株式会社Aに係わる全ての関係者及び代表取締役、取締役、監査役、使用人、主任者、責任者他、個人を特定できる個人情報に係わる全ての関係者の住所、氏名、連絡先などの部分 - 同年3月27日、実施機関は、条例第13条第1項の規定により、本件行政文書について、(1)の部分を公開するとの部分公開決定(以下「本件決定」という。)を行い、その旨を請求者に通知するとともに、条例第17条第3項の規定により、公開決定をした理由を(2)のとおり付して異議申立人に通知した。
- (1)公開することと決定した部分
本件行政文書のうち、以下の部分を除く部分
法人代表者の印影、変更届出書における変更後の住所のうち、登記簿に記載されていない部分、代表者個人の携帯電話番号、残貸付債権額及び債務者数 - (2)公開決定をした理由
行政文書公開請求に対する公開・非公開の決定は、条例の規定に則して行うものであり、本件行政文書(公開部分)に記録されている情報については、当該法人及びその事業の性質等を考慮すると、当該法人の競争上の地位、その他正当な利益を害するとは認められず、条例第8条第1項第1号に該当しない。
また、本件行政文書(公開部分)に記載されている情報については、個人のプライバシーに関する情報であって、特定の個人が識別されるもののうち、一般に他人に知られたくないと望むことが正当であるとは認められず、条例第9条第1号には該当しない。
そのほか、条例第8条第1項各号又は第9条各号(非公開情報)に該当しないため。
- (1)公開することと決定した部分
- 同年4月11日、異議申立人は、本件決定を不服として行政不服審査法第6条の規定により、本件決定の取り消しを求める異議申立てを行った。
また、同日、異議申立人は、行政不服審査法第48条において準用する同法第34条第2項に基づき、執行の停止の申立てを行い、同年4月16日、実施機関が執行の停止を決定して、その旨を異議申立人及び請求者に通知している。
第三 異議申立ての趣旨
本件決定を取り消し、全部非公開を求める。
第四 異議申立人の主張要旨
異議申立人の主張は、概ね次のとおりである。
- この案件による行政文書の公開は民法第1条の信義則の原則に反し、権利濫用である。

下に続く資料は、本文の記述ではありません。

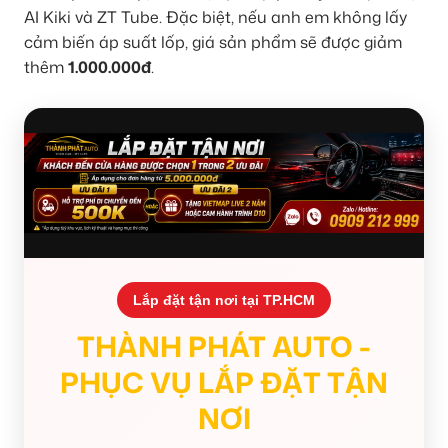
AI Kiki và ZT Tube. Đặc biệt, nếu anh em không lấy
cảm biến áp suất lốp, giá sản phẩm sẽ được giảm
thêm
1.000.000đ
.
Lắp đặt tận nơi tại TP.HCM
THÀNH PHÁT AUTO -
PHỤC VỤ LẮP ĐẶT TẬN
NƠI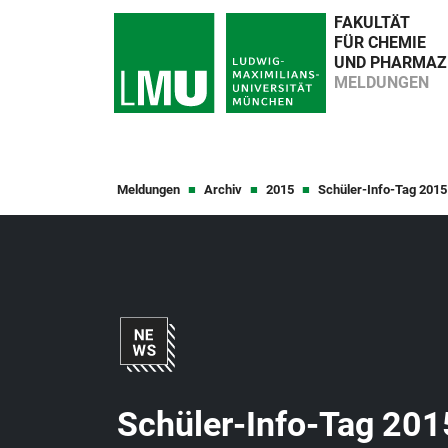
FAKULTÄT
FÜR CHEMIE
UND PHARMAZ
MELDUNGEN
Meldungen
Archiv
2015
Schüler-Info-Tag 2015
Schüler-Info-Tag 201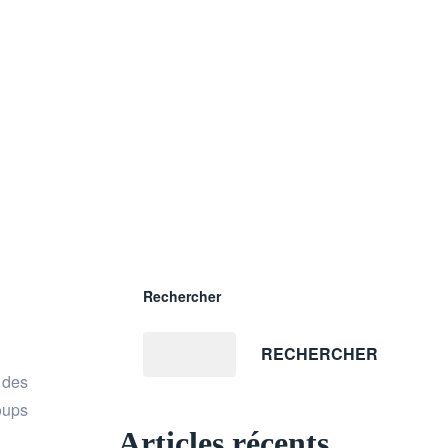
Rechercher
RECHERCHER
n des
oups
Articles récents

- 異議申立人は、貸金業を2年以上前に廃業した。現在、残高も非常に少額で、債務超過により廃業後、清算、解散もままならず、営業活動どころか回収業務も行っていない。そのような法人に競争上の地位とは何を示すのか。貸金業者としての競争をする事もなく、地位も確立していない。また、正当な利益を害するという趣旨も理解できない。このような残高の少なく資産のない法人は、各代表や役員を個人追及されることが多く、そのしわ寄せが来る。情報公開という手段を講じなくとも、十分に弊社のことを知り得る情報は、登記簿上で確認できる。個人を守るという事は正当な利益を害されるという事ではないのか。その条例の解釈を再度、検討していただきたい。貸金業対策課の担当の指導、要請により届出はしたが、実際は営業所ではなく、個人宅である。届けたために居住地をあたかも営業所と追及され、土足で踏みにじられるような事があれば、自宅で居住する家族が困惑する事が容易に推測できる。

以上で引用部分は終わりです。